A estrutura vertical e centralizada é uma característica do modo de gestão da IURD. A centralização, no entanto, não exclui os conflitos sobre a tradição da IURD que podem ser notados entre o bispo Macedo e seu cunhado, o pastor R. R. Soares, que abandonou a direção da igreja logo em seu princípio (Freston 1992; Fernandes et al. 1998; Mariano 2003).

Os rituais e os símbolos da IURD são construídos de acordo com conveniências específicas. A elaboração do "Salmo 22 da vitória", durante a campanha eleitoral, por exemplo, é um símbolo mobilizador da identidade do bispo no interior da esfera política. Apesar disso, seu sentido está voltado para aqueles que o percebem como bispo, não significando o mesmo para aqueles que o percebem como senador. A retórica persecutória também é um exemplo de um recurso deliberadamente utilizado para dar sentido à prisão do bispo Macedo. Esse recurso foi potencializado, constituindo uma identidade marcada por perseguições para o âmbito coletivo.

A questão que se coloca é: em que sentido Marcelo Crivella pode ser entendido como um empreendedor de identidade, se a mobilização dos instrumentos de formação identitária não voltam seu sentido para a esfera religiosa, e, sim, para a política?

Não parece que exista uma disputa direta entre Crivella e Macedo, inclusive dos outros empreendedores existentes no grupo. Em outras palavras, não há conflitos entre o empreendimento daquele e o deste. Afirmou-se que a utilização do discurso persecutório não tinha o mesmo sentido para Edir Macedo e Marcelo Crivella, uma vez que ambos o articulam de formas distintas.
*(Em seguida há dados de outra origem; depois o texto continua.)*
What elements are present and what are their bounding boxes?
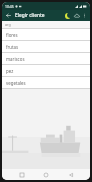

Além disso, a identidade de perseguido religioso não se transpõe para a esfera política, o sentido é o mesmo dos outros candidatos quando se dizem perseguidos.

Se há uma separação de sentidos específicos em duas esferas semânticas, e Crivella não dirige sua empresa pessoal para a esfera religiosa, então ele é um empreendedor de identidade na esfera política. A manipulação dos instrumentos não visa à ascensão na carreira religiosa, mas na política.

Recorrendo ao discurso da tolerância, ele mobiliza na esfera política uma identidade que não faz sentido para os fiéis iurdianos, mas o faz para aqueles eleitores que não participam dessa confissão religiosa. No que concerne à pertença religiosa, ele é capaz de angariar votos no interior do grupo religioso, que nem sempre são apenas os dos iurdianos, pois, como já constatado, o que lhe interessa é a ascensão política, e não a religiosa. Ao mobilizar esse recurso ele acena para o fato de que os outros empreendedores concorrentes, os outros candidatos, também podem lançar mão desse artifício para angariar mais votos. Sua ação estimula e cria uma forma de fazer política, fazendo com que os outros candidatos disputem esse público específico com uma identidade pontual.

Cindindo as duas esferas semânticas que se cruzam constantemente, percebe-se que sua ação está voltada para o campo político. O "Salmo 22 da vitória" não nasce na arena religiosa e transpõe-se para a política: o sentido de sua gênese é justamente o contrário, pois seu significado aponta em primeiro lugar para a disputa pelo voto.

Numa clivagem secularizada, a religião é tida como um conjunto de valores que são mobilizados estrategicamente na arena política. A reorientação do sentido da ação para os fins mundanos prevalece pela busca da vitória nas eleições. A religião não permanece com o mesmo sentido, e por isso torna-se valioso resgatar o que Joanildo Burity afirma ao dizer que: "os partidos e candidatos que não levam em consideração os grupos religiosos em seu discurso e estratégia correm sério risco de se complicarem ou de se inviabilizarem eleitoralmente" (apud Oro 2003:302). Há a constatação de um recurso importante que pode constituir-se numa ampliação significativa do número de votos para determinado candidato.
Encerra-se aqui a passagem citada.